When you're revising a scene, pay attention to the most dramatic sequence of events. Now sometimes that's a no-brainer-- Event A has to happen first because it causes Event B. But sometimes several things happen that are not clearly causal, and you can manipulate the sequence for dramatic effect-- and to cause something later.
For example, I have a story I'm working at (slowly), where, to summarize, two friends have reunited briefly one evening. Actually, he has sought her out tonight. They are occasional lovers, but for complicated reasons can't have a romantic relationship. But they do love each other. So anyway, he's come to the town where she lives, and just in time, because she's about to leave town and disappear. He's the only one who knows why (it's a situation they share-- they have to move on every couple years to avoid The Bad Guys).
Anyway, I had the long scene like this:
1. Re-meet, dancing, a bit of romance.
2. They make love and re-affirm their affection.
3. He tells her why he has found her, what he has to tell her (that another in their group has committed suicide, apparently because he can't deal with the anxiety of the constant threat of the bad guys).
4. She gets mad at him for waiting to tell her, and they talk it out.
5. He sings (he's a musician) a song that's just for her, and she realizes she still loves him, not just as a friend.
Okay, now really, as a short story, it would work okay, because it ends with her realization that she can't get over him.
But it's a scene in a novel. And I read this over and reminded myself that scenes that end on a resolution have no forward thrust-- the reader has little reason to turn the page.
And putting the song-singing at the end also decreases the tension, because it shows immediately-- not even in the next chapter-- that she has forgiven him for not telling her first, and also that the revelation of their comrade's suicide has not harmed their relationship.
And there's also a really useful romantic convention, that the disaster should happen AFTER the greatest show of trust between the couple. There's a lot more emotional force when the disaster is going to threaten something we've already seen is powerful and important to them.
So I'm going to rearrange the events so that all the romantic stuff comes first, and after he sings to her, he feels (okay, this is a guy, after all :) that now he can tell her the bad news, because, well, he's gotten the sex and the love. Wouldn't want to tell her first and not get lucky. :)
So it's plausible enough with his character. And it's more dramatic structurally. I also think it helps delineate them and show one of the major conflicts between them-- he lives utterly in the moment, and she's more of a long-term thinker. So as long as he's not focusing on their friend's suicide, he can enjoy being with her. He actually can put that away for long enough that they can have this lovely evening together-- but he knows that she simply can't, that she'll be dwelling on the suicide and get all sad and depressed, so why not put that moment off?

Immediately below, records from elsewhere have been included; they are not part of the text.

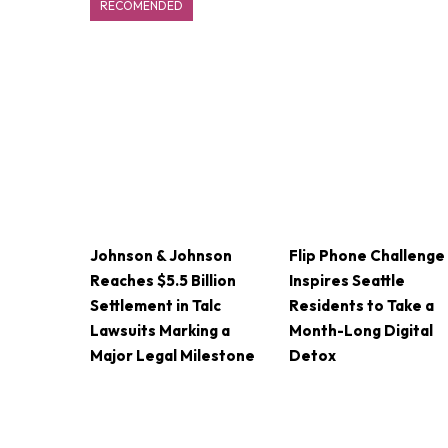
RECOMENDED
Johnson & Johnson
Flip Phone Challenge
Reaches $5.5 Billion
Inspires Seattle
Settlement in Talc
Residents to Take a
Lawsuits Marking a
Month-Long Digital
Major Legal Milestone
Detox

And it leads to more conflict, not less. As I had it, the conflict of him withholding the information and also of the horror of the suicide dissipates because she realizes this is just how he is, that she can't blame him for being himself, and she forgives him. That quick. And the conflict dissolves into dust. But the conflict will remain solid if I end with it. Even that bit of white space between this and the next chapter is enough of a pause to allow the import of the conflict to grow in the reader's mind. And remember, what we put at the end, we're showing is important.
So just a thought about scene design. I think this is really an essential part of making the reader experience the action and get the emotion you want her to get.